Comunque, dopo diversi appelli sviscerati, che non linko perché alla luce degli ultimi fatti mi sembrerebbe una scortesia rinfacciare a chi pochi giorni dopo si produce in affermazioni piuttosto pesanti (a cui rispondo più avanti), avevo deciso di accettare, come indipendente. Del resto, come lo stesso Liberamente ha affermato pochi minuti fa, non avevo la benché minima possibilità di essere eletto, e mi sono deciso solo per fare un favore a chi me lo stava chiedendo in modo così convinto.
Nei giorni successivi, fino a ieri, non è successo granché. Ho rimesso più volte nelle mani della vostra dirigenza la mia candidatura, ma questa mi ha sempre incoraggiato con forza ad andare avanti, iniziando a fare campagna elettorale per me. La vostra dirigenza mi ha offerto di candidarmi anche in lista alla costituente, ma ho rifiutato, proprio perché sono ben cosciente delle diversità di vedute che ho con voi. Insomma, se io oggi non sono organico a Radical è perché non ho mai desiderato farne parte, tutto il contrario del ritratto di guastatore inviato da qualcuno che ai vostri dirigenti fa comodo dipingere. E' sempre comodo dare la colpa a complotti e sabotatori, spiega tutto in modo elegante, peccato che però sia solo una calunnia deludente.
Avevo anticipato poi, non oltre una settimana fa, che avrei fondato una lista denominata NO ITALIA, con utenti del forum Padania. Non mi è stato chiesto nulla del programma, né mi sono stati chiesti chiarimenti di sorta. Ancora pochi giorni fa ero io stesso a scrivere:
E in privato mi veniva detto: "Ma cosa dici!
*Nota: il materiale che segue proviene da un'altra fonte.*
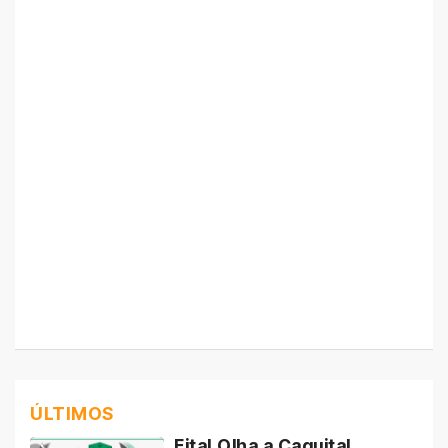
ÚLTIMOS
Eita! Olha a Caquita!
Tu hai MOLTO in comune con noi." Insomma, la verità era sotto gli occhi di tutti, è per questo che le affermazioni ridicole sul complotto e sul sabotaggio sono solo indegnità di chi non sa assumersi le responsabilità dei propri errori.
Io, a fare da capro espiatorio, non ci sto.
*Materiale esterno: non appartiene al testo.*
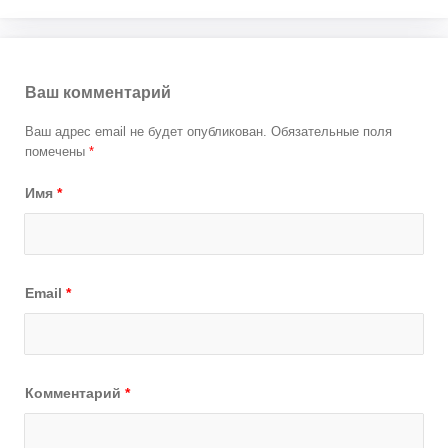
Ваш комментарий
Ваш адрес email не будет опубликован.
Обязательные поля
помечены
*
Имя
*
Email
*
Комментарий
*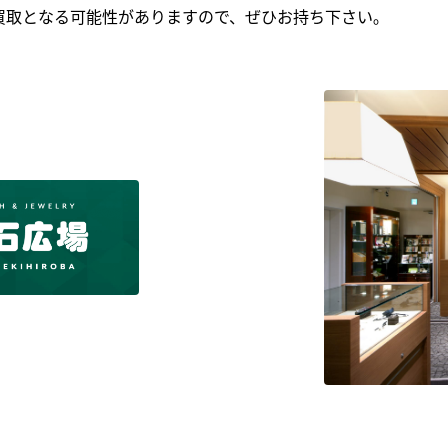
買取となる可能性がありますので、ぜひお持ち下さい｡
E comunque, nonostante abbia patito fior di calunnie (per non parlare del florilegio di offese ricevute perché le mie idee non piacevano a diversi di voi, alla faccia della tolleranza che vi gloriate di professare), non ho aperto discussioni diffamatorie sul vostro conto e io non ho usato epiteti di ogni genere nei vostri confronti.
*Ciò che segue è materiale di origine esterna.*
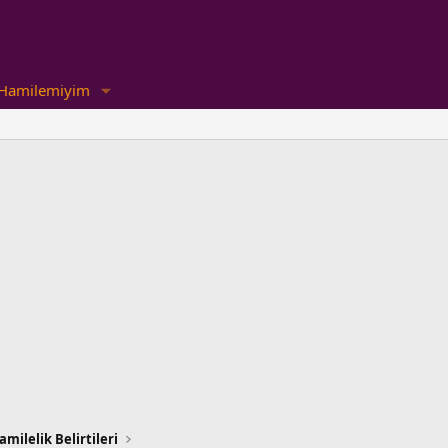
Hamilemiyim
amilelik Belirtileri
Cosa ho fatto? Ho fatto la cosa che era più adeguata per contenere la vostra figura da pasticcioni dilettanti: ho taciuto, ed ho inviato una richiesta (privata) all'amministrazione per recedere dalla candidatura che mi avete pregato (e sottolineo pregato) di accettare. Ho taciuto, ed ho provato a togliervi dai guai. Se adesso ho scritto, ho scritto perché volevo ristabilire un minimo di verità.
Io sfido chiunque a dimostrare che questo rescoconto è fasullo. Nei fatti, si sta delirando di un mio sabotaggio, manovrato da non si sa quale cospirazione ai danni di Radical, per nascondere una verità molto più semplice e indigesta: la dirigenza ha candidato una persona che stimava dal punto di vista tecnico e di cui non sapeva nulla dal punto di vista politico. Venuta a galla una sollevazione di iscritti imbizzariti dalle mie idee politiche, ecco che mi si scarica e mi si addebita a comodissimo capro espiatorio.
Prendetevela con il vostro pressapochismo e con queste regole assurde, peraltro cambiate dal giorno alla notte, se oggi vi ritrovate con un candidato sgradito e vi ritrovate costretti. Io sono sempre stato molto chiaro nel manifestare il mio pensiero ed ho anche cercato di tirarvi fuori dai vostri guai.